7. The plant protection unmanned aerial vehicle of any one of claims 1 to 6, wherein the walking assembly (2) comprises a height adjustment mechanism and a wheel leg, the height adjustment mechanism comprises an upper swing arm (21) and a lower swing arm (22) which are arranged in parallel with each other, two ends of the upper swing arm (21) and the lower swing arm (22) are respectively hinged to the pivot upright (4) and the wheel leg to form a parallelogram mechanism, and the height adjustment mechanism is provided with a height adjustment driving device for driving the parallelogram mechanism to act so as to adjust the height of the vehicle frame (1).

8. The unmanned plant protection vehicle as claimed in claim 7, wherein the upper swing arm (21) and the lower swing arm (22) are formed with an open slot (23) at a side opposite to each other, and the height adjustment driving means comprises an electric push rod (24) having both ends hinged to the upper swing arm (21) and the lower swing arm (22), respectively, and extending at least partially into the open slot (23).

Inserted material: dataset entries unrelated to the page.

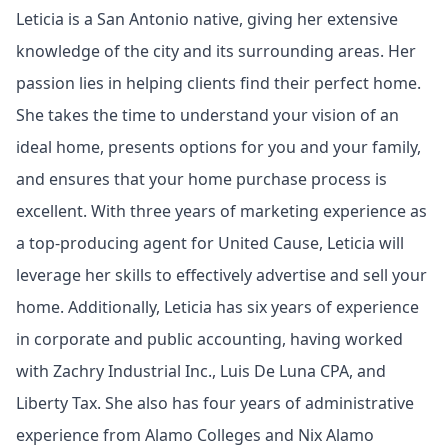
Leticia is a San Antonio native, giving her extensive
knowledge of the city and its surrounding areas. Her
passion lies in helping clients find their perfect home.
She takes the time to understand your vision of an
ideal home, presents options for you and your family,
and ensures that your home purchase process is
excellent. With three years of marketing experience as
a top-producing agent for United Cause, Leticia will
leverage her skills to effectively advertise and sell your
home. Additionally, Leticia has six years of experience
in corporate and public accounting, having worked
with Zachry Industrial Inc., Luis De Luna CPA, and
Liberty Tax. She also has four years of administrative
experience from Alamo Colleges and Nix Alamo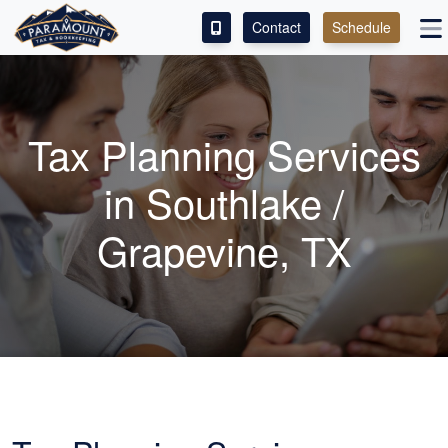
Contact
Schedule
ACCESS OUR CLIENT PORTAL
SERVICES
Tax Planning Services
ABOUT
in Southlake /
CONTACT
Grapevine, TX
LEAVE A REVIEW!
ESPAÑOL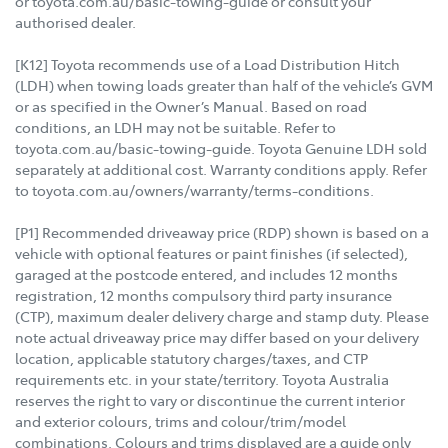
or toyota.com.au/basic-towing-guide or consult your
authorised dealer.
[K12] Toyota recommends use of a Load Distribution Hitch
(LDH) when towing loads greater than half of the vehicle’s GVM
or as specified in the Owner’s Manual. Based on road
conditions, an LDH may not be suitable. Refer to
toyota.com.au/basic-towing-guide. Toyota Genuine LDH sold
separately at additional cost. Warranty conditions apply. Refer
to toyota.com.au/owners/warranty/terms-conditions.
[P1] Recommended driveaway price (RDP) shown is based on a
vehicle with optional features or paint finishes (if selected),
garaged at the postcode entered, and includes 12 months
registration, 12 months compulsory third party insurance
(CTP), maximum dealer delivery charge and stamp duty. Please
note actual driveaway price may differ based on your delivery
location, applicable statutory charges/taxes, and CTP
requirements etc. in your state/territory. Toyota Australia
reserves the right to vary or discontinue the current interior
and exterior colours, trims and colour/trim/model
combinations. Colours and trims displayed are a guide only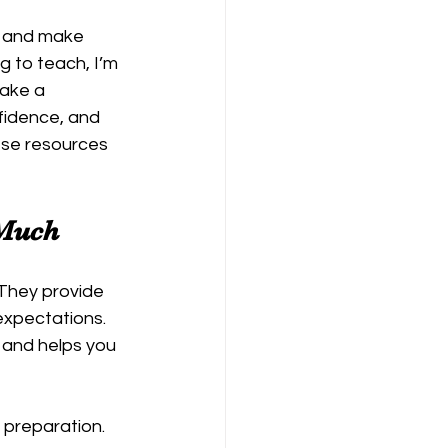
g and make 
 to teach, I’m 
make a 
fidence, and 
hese resources 
 Much
 They provide 
expectations. 
 and helps you 
 preparation. 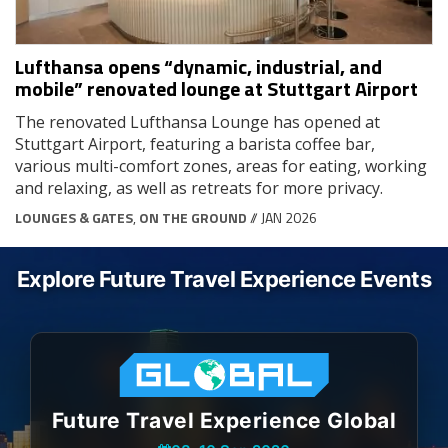
Lufthansa opens “dynamic, industrial, and
mobile” renovated lounge at Stuttgart Airport
The renovated Lufthansa Lounge has opened at
Stuttgart Airport, featuring a barista coffee bar,
various multi-comfort zones, areas for eating, working
and relaxing, as well as retreats for more privacy.
LOUNGES & GATES
,
ON THE GROUND
// JAN 2026
Explore Future Travel Experience Events
Future Travel Experience Global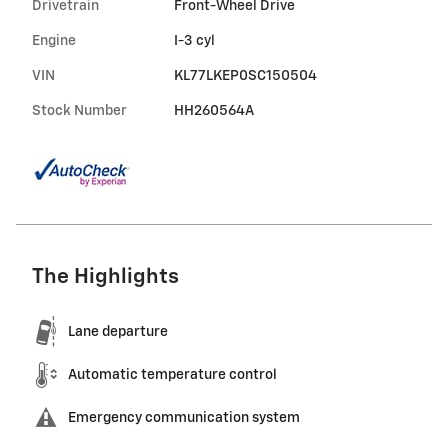
Drivetrain
Front-Wheel Drive
Engine
I-3 cyl
VIN
KL77LKEP0SC150504
Stock Number
HH260564A
The Highlights
Lane departure
Automatic temperature control
Emergency communication system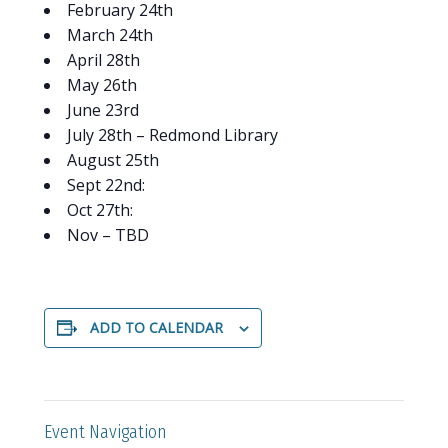
February 24th
March 24th
April 28th
May 26th
June 23rd
July 28th – Redmond Library
August 25th
Sept 22nd:
Oct 27th:
Nov – TBD
ADD TO CALENDAR
Event Navigation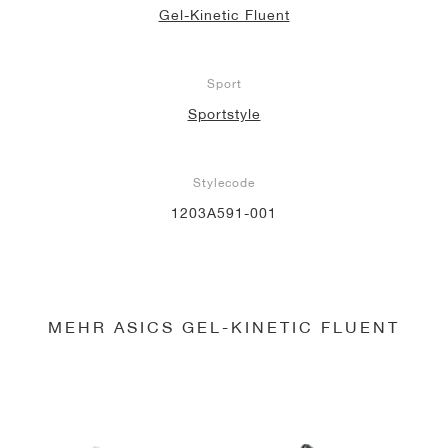
Gel-Kinetic Fluent
Sport
Sportstyle
Stylecode
1203A591-001
MEHR ASICS GEL-KINETIC FLUENT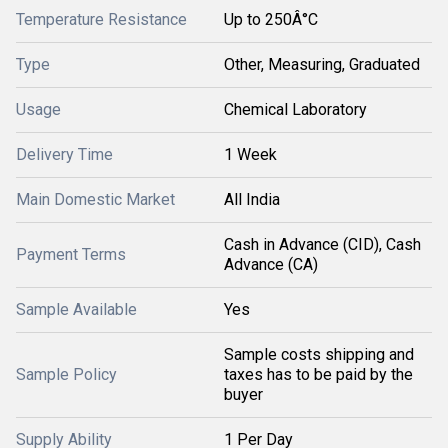
Temperature Resistance
Up to 250Â°C
Type
Other, Measuring, Graduated
Usage
Chemical Laboratory
Delivery Time
1 Week
Main Domestic Market
All India
Cash in Advance (CID), Cash
Payment Terms
Advance (CA)
Sample Available
Yes
Sample costs shipping and
Sample Policy
taxes has to be paid by the
buyer
Supply Ability
1 Per Day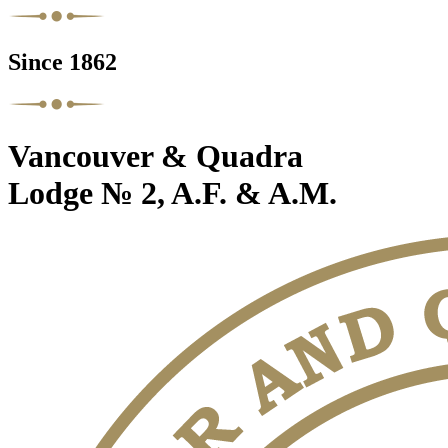
Since 1862
Vancouver & Quadra
Lodge № 2, A.F. & A.M.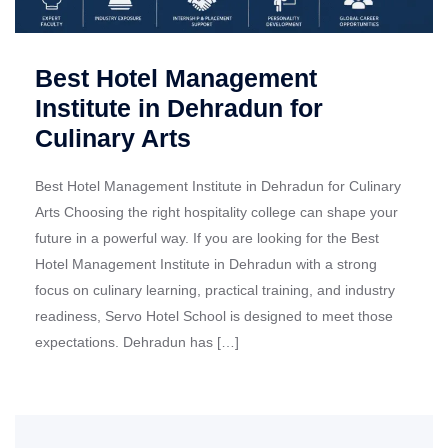
Best Hotel Management
Institute in Dehradun for
Culinary Arts
Best Hotel Management Institute in Dehradun for Culinary
Arts Choosing the right hospitality college can shape your
future in a powerful way. If you are looking for the Best
Hotel Management Institute in Dehradun with a strong
focus on culinary learning, practical training, and industry
readiness, Servo Hotel School is designed to meet those
expectations. Dehradun has […]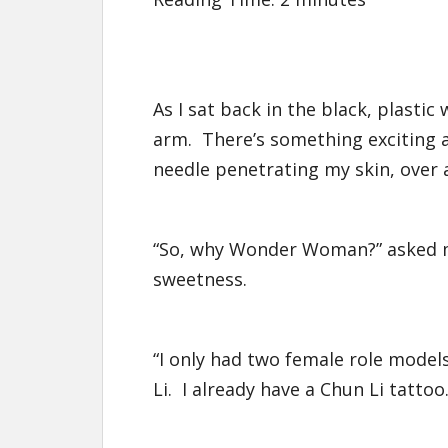
As I sat back in the black, plastic
arm. There’s something exciting 
needle penetrating my skin, over 
“So, why Wonder Woman?” asked my
sweetness.
“I only had two female role mod
Li. I already have a Chun Li tattoo.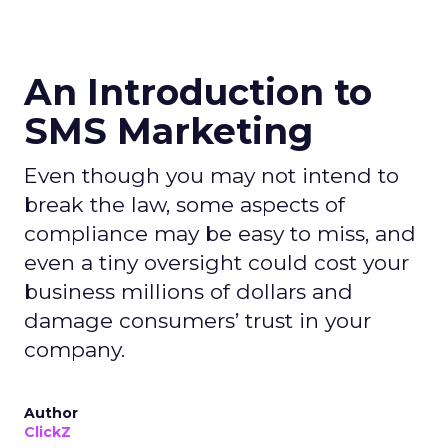
An Introduction to
SMS Marketing
Even though you may not intend to
break the law, some aspects of
compliance may be easy to miss, and
even a tiny oversight could cost your
business millions of dollars and
damage consumers’ trust in your
company.
Author
ClickZ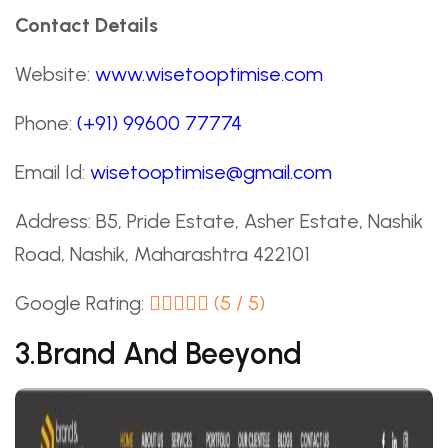
Contact Details
Website:
www.wisetooptimise.com
Phone:
(+91) 99600 77774
Email Id:
wisetooptimise@gmail.com
Address: B5, Pride Estate, Asher Estate, Nashik
Road, Nashik, Maharashtra 422101
Google Rating:
(5 / 5)
3.Brand And Beeyond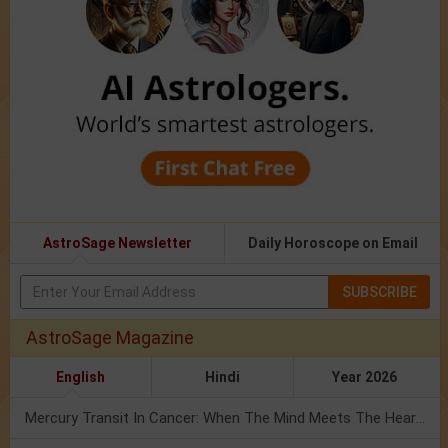
AstroSage Newsletter
Daily Horoscope on Email
SUBSCRIBE
AstroSage Magazine
English
Hindi
Year 2026
Mercury Transit In Cancer: When The Mind Meets The Heart!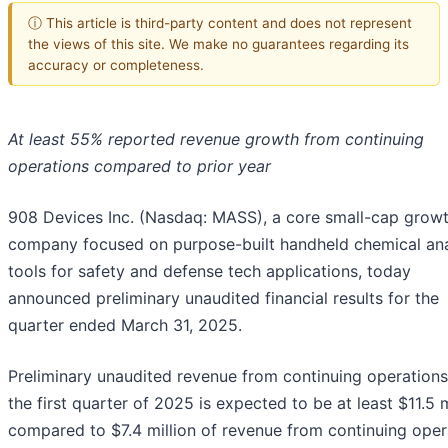
ⓘ This article is third-party content and does not represent
the views of this site. We make no guarantees regarding its
accuracy or completeness.
At least 55% reported revenue growth from continuing
operations compared to prior year
908 Devices Inc. (Nasdaq: MASS), a core small-cap grow
company focused on purpose-built handheld chemical ana
tools for safety and defense tech applications, today
announced preliminary unaudited financial results for the
quarter ended March 31, 2025.
Preliminary unaudited revenue from continuing operations
the first quarter of 2025 is expected to be at least $11.5 m
compared to $7.4 million of revenue from continuing oper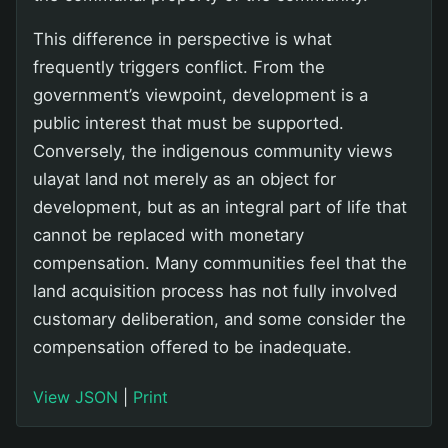
This difference in perspective is what
frequently triggers conflict. From the
government’s viewpoint, development is a
public interest that must be supported.
Conversely, the indigenous community views
ulayat land not merely as an object for
development, but as an integral part of life that
cannot be replaced with monetary
compensation. Many communities feel that the
land acquisition process has not fully involved
customary deliberation, and some consider the
compensation offered to be inadequate.
View JSON
|
Print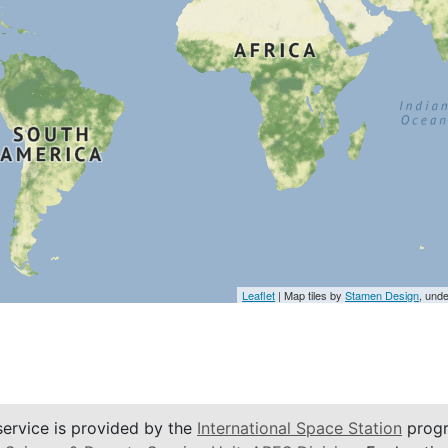
Leaflet
| Map tiles by
Stamen Design
, und
service is provided by the
International Space Station
progr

9. The plant unmanned vehicle of claim 7, wherein the wheel leg comprises:

the upper swing arm (21) and the lower swing arm (22) are hinged to the leg upright (25), a steering driving device mounting plate (26) is arranged at the bottom end of the leg upright (25), and a steering driving device (27) with a steering driving gear (27b) is mounted on the steering driving device mounting plate (26);

a wheel mounting bracket (28), the wheel mounting bracket (28) is mounted at the bottom end of the leg upright (25) through an external tooth slewing bearing (29), wherein the leg upright (25) is fixedly connected to the inner ring of the external tooth slewing bearing (29) and is connected to enable the steering driving gear (27b) to be meshed with the outer gear ring of the external tooth slewing bearing (29), and the top end of the wheel mounting bracket (28) is fixedly connected to the outer gear ring.

10. A plant-protection unmanned vehicle according to claim 9, wherein the bottom end of the wheel mounting bracket (28) has an L-shaped mounting plate (28a), the L-shaped mounting plate (28a) mounts the wheel (7), and the wheel (7) has a hub motor (7 a).